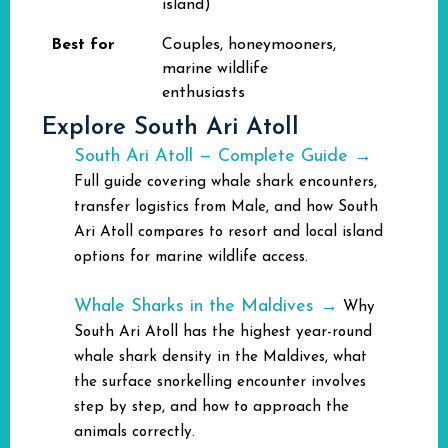
island)
Best for
Couples, honeymooners,
marine wildlife
enthusiasts
Explore South Ari Atoll
South Ari Atoll — Complete Guide →
Full guide covering whale shark encounters,
transfer logistics from Male, and how South
Ari Atoll compares to resort and local island
options for marine wildlife access.
Whale Sharks in the Maldives →
Why
South Ari Atoll has the highest year-round
whale shark density in the Maldives, what
the surface snorkelling encounter involves
step by step, and how to approach the
animals correctly.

------------

Nothing but the pictures should be left out when the listing above is transcribed.

island)
Best for
Couples, honeymooners,
marine wildlife
enthusiasts
Explore South Ari Atoll
South Ari Atoll — Complete Guide →
Full guide covering whale shark encounters,
transfer logistics from Male, and how South
Ari Atoll compares to resort and local island
options for marine wildlife access.
Whale Sharks in the Maldives →
Why
South Ari Atoll has the highest year-round
whale shark density in the Maldives, what
the surface snorkelling encounter involves
step by step, and how to approach the
animals correctly.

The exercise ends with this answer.